Of course I'm not trying to help legislators misuse or misappropriate public money. Honesty in public life is extremely important and Canada is very fortunate in that corruption in government is so rare here while citizens react with genuine, sustained outrage to any hint of it. But, despite what you read in the newspapers, we have safeguards in place here.
MPs are subject to rigorous rules about spending. And the House of Commons board of internal economy scrutinizes their spending, audits it thoroughly, and publishes the results on its website, by member (see www.parl.gc.ca/information/about/boie-e.htm). If we like, voters can insist that MPs offer more detail or face electoral defeat. But it's no defence against fraud. That's what real audits are for. And the board of internal economy already does those while the auditor general isn't trying to.
Thus the managerial issue. Despite what many commentators seem to be implying, the AG isn't offering to track down lavish or illegal spending. She's offering a "performance audit" to discover whether Parliament spends in ways that seem effective to people who teach business administration.
I would not devote one cent of public (or private) money to such flow-chart gooblahoy. It is just more illusion of technique. And I can already tell you the answer: Parliamentary spending is completely ineffective because there isn't nearly enough of it.

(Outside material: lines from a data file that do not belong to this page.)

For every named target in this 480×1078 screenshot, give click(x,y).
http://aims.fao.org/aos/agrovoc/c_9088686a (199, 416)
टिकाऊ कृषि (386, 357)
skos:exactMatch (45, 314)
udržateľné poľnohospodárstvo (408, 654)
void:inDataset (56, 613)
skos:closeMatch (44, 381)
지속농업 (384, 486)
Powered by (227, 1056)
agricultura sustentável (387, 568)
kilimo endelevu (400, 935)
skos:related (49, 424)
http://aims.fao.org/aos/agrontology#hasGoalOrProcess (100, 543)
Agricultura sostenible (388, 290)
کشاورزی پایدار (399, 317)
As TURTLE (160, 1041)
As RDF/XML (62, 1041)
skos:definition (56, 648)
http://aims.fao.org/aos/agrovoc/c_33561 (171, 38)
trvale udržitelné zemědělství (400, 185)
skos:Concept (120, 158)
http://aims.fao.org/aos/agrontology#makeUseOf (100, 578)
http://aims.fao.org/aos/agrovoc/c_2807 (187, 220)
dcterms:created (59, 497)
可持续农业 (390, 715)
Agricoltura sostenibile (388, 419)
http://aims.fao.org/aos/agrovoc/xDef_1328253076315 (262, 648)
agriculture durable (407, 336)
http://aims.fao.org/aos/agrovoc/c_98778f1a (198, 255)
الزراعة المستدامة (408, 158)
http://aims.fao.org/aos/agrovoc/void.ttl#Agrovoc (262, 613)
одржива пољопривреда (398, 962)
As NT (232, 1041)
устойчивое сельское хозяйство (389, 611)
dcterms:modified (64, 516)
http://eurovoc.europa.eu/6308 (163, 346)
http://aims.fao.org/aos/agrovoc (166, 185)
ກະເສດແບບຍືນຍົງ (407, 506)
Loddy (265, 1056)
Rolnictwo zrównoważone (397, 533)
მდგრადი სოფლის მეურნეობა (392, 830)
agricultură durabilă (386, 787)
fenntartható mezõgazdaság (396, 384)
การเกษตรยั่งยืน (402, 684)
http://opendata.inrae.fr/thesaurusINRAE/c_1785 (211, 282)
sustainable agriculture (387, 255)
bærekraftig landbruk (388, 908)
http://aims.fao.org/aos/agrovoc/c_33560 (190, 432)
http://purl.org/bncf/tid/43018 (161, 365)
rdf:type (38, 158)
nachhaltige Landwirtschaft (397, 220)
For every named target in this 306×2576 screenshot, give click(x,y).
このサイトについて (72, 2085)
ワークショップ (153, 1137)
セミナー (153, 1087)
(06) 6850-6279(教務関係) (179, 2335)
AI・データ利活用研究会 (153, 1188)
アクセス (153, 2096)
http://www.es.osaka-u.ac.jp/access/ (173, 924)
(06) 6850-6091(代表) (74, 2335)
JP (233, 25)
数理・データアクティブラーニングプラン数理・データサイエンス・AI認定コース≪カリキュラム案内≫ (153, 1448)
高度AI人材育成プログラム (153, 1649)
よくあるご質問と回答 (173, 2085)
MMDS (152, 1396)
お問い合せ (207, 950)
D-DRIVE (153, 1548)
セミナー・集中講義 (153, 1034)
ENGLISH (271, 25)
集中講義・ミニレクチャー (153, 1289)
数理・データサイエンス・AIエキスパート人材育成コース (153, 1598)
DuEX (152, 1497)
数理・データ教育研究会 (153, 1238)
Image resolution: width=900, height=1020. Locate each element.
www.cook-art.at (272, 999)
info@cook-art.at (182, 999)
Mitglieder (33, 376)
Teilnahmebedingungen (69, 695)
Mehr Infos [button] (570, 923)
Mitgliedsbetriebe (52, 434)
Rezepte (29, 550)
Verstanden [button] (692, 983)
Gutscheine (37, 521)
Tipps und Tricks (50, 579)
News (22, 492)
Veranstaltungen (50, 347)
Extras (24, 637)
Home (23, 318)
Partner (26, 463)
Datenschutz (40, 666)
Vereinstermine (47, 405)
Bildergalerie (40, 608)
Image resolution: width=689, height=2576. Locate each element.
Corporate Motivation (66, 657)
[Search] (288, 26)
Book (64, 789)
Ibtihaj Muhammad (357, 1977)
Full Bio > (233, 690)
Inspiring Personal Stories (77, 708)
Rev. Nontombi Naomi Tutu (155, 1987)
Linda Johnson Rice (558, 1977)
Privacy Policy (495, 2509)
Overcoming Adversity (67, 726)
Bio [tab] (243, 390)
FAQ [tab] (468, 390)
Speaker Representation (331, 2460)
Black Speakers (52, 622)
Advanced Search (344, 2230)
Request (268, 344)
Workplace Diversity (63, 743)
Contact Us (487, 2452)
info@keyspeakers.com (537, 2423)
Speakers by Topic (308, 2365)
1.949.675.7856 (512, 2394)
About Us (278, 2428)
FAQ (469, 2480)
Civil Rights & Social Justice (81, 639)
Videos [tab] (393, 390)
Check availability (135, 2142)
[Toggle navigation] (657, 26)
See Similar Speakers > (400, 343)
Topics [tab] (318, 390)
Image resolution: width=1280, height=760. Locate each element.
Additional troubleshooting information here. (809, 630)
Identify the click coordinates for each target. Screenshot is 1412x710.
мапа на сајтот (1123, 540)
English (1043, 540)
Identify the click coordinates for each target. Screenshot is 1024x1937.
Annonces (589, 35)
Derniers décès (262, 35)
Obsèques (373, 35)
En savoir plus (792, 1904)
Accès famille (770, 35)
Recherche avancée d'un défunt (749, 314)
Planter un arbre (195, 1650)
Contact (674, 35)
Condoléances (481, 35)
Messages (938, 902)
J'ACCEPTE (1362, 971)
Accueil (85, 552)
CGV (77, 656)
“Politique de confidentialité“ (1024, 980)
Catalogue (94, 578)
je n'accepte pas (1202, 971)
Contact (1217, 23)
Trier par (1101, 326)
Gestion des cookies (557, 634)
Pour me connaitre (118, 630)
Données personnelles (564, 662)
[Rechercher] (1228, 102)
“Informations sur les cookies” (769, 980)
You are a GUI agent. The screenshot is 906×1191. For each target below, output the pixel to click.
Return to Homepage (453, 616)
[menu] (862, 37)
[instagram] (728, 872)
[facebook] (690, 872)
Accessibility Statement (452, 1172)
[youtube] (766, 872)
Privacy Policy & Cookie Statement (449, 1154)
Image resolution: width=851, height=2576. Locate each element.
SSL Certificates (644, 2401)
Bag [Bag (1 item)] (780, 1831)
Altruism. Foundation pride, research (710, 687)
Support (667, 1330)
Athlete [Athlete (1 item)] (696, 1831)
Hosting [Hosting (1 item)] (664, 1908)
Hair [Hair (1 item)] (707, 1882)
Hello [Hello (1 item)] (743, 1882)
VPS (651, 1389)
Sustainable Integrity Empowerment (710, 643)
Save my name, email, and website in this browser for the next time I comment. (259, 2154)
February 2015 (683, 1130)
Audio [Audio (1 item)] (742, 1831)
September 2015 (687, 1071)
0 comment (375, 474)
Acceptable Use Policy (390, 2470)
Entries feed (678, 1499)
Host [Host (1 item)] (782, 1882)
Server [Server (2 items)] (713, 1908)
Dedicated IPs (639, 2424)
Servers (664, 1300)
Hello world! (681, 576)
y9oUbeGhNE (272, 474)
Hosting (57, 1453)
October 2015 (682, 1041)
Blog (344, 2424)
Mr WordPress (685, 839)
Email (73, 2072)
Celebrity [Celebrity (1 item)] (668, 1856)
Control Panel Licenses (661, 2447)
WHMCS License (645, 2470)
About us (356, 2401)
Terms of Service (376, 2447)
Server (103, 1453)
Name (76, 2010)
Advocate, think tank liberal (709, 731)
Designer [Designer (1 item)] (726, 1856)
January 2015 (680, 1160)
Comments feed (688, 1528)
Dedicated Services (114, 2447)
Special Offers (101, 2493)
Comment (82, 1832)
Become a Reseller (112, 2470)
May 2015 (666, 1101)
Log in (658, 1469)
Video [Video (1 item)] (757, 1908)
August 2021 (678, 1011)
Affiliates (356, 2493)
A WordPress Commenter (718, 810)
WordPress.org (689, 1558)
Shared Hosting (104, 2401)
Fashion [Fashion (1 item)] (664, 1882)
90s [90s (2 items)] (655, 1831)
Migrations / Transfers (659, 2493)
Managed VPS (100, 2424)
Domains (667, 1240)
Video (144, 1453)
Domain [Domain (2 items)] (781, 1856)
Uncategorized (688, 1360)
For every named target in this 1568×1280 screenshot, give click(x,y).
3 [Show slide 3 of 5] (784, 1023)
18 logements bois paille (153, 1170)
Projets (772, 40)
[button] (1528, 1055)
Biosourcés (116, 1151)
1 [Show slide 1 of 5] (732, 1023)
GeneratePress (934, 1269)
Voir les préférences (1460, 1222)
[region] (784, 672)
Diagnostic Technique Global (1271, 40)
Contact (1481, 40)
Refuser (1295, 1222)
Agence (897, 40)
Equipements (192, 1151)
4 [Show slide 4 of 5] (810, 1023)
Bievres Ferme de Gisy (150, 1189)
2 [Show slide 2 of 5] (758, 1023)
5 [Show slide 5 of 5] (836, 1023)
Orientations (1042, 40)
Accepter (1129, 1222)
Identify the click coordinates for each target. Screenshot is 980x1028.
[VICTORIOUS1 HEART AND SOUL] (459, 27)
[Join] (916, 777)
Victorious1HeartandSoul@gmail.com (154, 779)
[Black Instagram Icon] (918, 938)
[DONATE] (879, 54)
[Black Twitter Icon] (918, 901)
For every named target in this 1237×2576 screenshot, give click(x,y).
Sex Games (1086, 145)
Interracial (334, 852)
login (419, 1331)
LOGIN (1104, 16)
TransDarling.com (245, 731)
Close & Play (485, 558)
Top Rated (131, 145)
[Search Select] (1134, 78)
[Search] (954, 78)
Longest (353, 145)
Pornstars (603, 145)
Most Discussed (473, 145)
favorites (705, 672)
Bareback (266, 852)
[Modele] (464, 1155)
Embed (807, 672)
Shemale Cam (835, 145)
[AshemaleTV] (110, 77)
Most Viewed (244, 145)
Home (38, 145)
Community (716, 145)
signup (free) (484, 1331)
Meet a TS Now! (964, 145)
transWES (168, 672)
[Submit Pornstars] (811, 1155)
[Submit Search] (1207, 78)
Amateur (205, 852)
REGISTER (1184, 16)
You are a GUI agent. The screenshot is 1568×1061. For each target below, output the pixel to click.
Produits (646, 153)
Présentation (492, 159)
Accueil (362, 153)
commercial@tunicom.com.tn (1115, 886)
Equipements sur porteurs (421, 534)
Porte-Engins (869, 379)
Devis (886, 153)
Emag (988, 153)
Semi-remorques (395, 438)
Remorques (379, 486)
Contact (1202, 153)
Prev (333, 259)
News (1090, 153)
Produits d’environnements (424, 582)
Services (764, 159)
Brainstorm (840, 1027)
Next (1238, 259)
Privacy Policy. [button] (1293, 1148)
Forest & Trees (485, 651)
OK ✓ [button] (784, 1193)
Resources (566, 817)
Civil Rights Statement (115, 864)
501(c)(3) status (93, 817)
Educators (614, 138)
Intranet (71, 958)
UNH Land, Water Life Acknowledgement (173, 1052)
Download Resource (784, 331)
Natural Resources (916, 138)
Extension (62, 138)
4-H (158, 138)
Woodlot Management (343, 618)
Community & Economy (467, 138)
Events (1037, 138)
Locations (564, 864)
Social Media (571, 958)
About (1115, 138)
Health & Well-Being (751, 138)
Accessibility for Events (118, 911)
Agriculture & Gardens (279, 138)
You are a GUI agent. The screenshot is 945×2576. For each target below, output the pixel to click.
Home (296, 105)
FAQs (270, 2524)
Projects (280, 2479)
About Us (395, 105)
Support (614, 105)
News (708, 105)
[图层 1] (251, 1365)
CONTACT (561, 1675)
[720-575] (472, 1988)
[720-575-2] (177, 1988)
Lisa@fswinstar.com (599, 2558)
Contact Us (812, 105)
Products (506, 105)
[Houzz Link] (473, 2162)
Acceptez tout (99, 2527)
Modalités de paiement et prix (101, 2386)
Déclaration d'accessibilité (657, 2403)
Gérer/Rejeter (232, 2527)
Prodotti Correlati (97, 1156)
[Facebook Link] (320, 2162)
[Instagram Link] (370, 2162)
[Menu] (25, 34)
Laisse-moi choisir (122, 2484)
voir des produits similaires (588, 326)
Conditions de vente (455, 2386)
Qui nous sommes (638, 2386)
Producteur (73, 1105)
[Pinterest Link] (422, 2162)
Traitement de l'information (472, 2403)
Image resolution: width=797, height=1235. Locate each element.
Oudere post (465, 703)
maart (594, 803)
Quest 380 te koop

MPs have a basic office budget of under $300,000 with which to track a million times that much executive branch spending. That budget hires at most four employees: two in the riding, one buried in administrative work, and one hapless overloaded underpaid young person doing all the policy research while desperately hoping one day to become a weakly supported MP instead of weakly supporting one. (Legislators also get help from the diligent but overloaded Library of Parliament and committee staff).
A U.S. Senator has from two- to five-dozen staffers and an important congressional committee has more than 100. There you can have a long, prestigious, well-paid career keeping legislators informed on one important issue. That's value for money. But you don't figure it out with flip charts and bullet lists. You use common sense.
MPs do many annoying things. But they are not evading financial scrutiny and they are not trying to. So don't be mad at them, or me, on this one.